Ars Poetica, without Child or Song

by Patrick James Errington

Autumn, and everything is the last of its kind.
In this town, as in others, you grow up simply

because there is no other choice. Each morning is
an empty child’s bedroom, the furniture dismantled
and set out in boxes on the lawn. I would tell myself

it’s all for the best, if it were; better, maybe, better.
Evening comes hand-me-down, someone else’s name

in felt-tip on the label. I find myself in this poem as
if sent to fetch something—I keep forgetting what.
It was important. I’m sure. My hands stammer

my pockets.
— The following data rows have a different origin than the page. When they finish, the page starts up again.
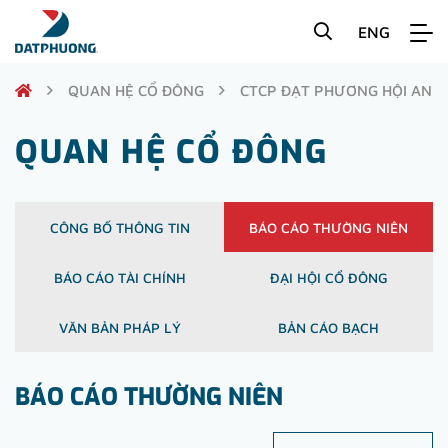
ENG
QUAN HỆ CỔ ĐÔNG
CTCP ĐẠT PHƯƠNG HỘI AN
QUAN HỆ CỔ ĐÔNG
CÔNG BỐ THÔNG TIN
BÁO CÁO THƯỜNG NIÊN
BÁO CÁO TÀI CHÍNH
ĐẠI HỘI CỔ ĐÔNG
VĂN BẢN PHÁP LÝ
BẢN CÁO BẠCH
BÁO CÁO THƯỜNG NIÊN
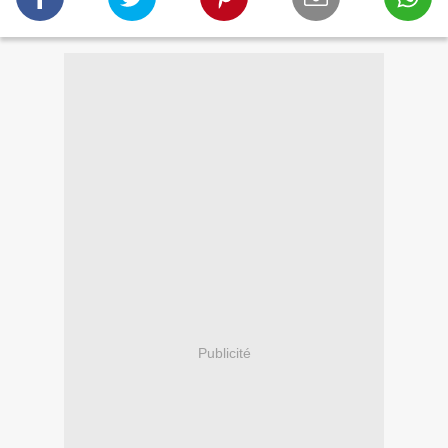
Publicité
Every finger is a thread worried free.
How long have I been standing here? Dishwater

gone cold up to the elbow. Through the window
the trees are raw as nerves and there are days I walk
in on myself as though caught naked. Days I feel

as if written, every movement measurable, every grief
just the name for grief. I remember reading, once,

that we take up a language and set the world to it.
All my old homes outgrow that word while winter
creaks in the stucco like a promise I broke to keep.
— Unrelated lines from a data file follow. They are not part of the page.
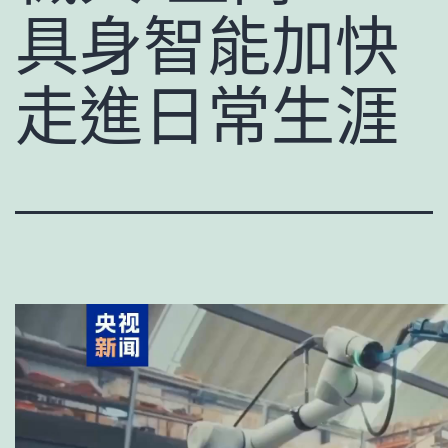
具身智能加快
走進日常生涯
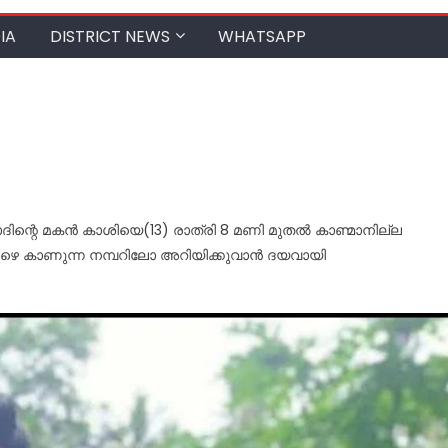
IA
DISTRICT NEWS
WHATSAPP
ോദിന്റെ മകൻ കാശിയെ(13) രാത്രി 8 മണി മുതൽ കാണ്മാനില്ല
 താഴെ കാണുന്ന നമ്പറിലോ അറിയിക്കുവാൻ ദയവായി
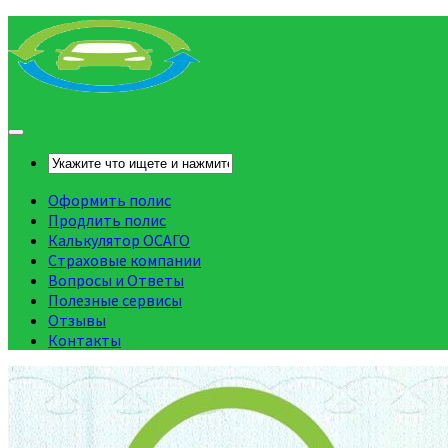
Оформить полис
Продлить полис
Калькулятор ОСАГО
Страховые компании
Вопросы и Ответы
Полезные сервисы
Отзывы
Контакты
There could be worlds set, not to nouns, but to songs.
Love sounds, these days, so little like love, and some nights

I slip from beneath my vocabulary, move, barefoot,
between pools of unsung things spilled across the floor

like moonlight: the bedroom, kitchen (the blue
of the oven clock fingering the cutlery), the living
room, staircase, a long hall. If I could tell myself

I wouldn’t. The quiet is a room without a purpose,
with nothing there to find, nothing to take back.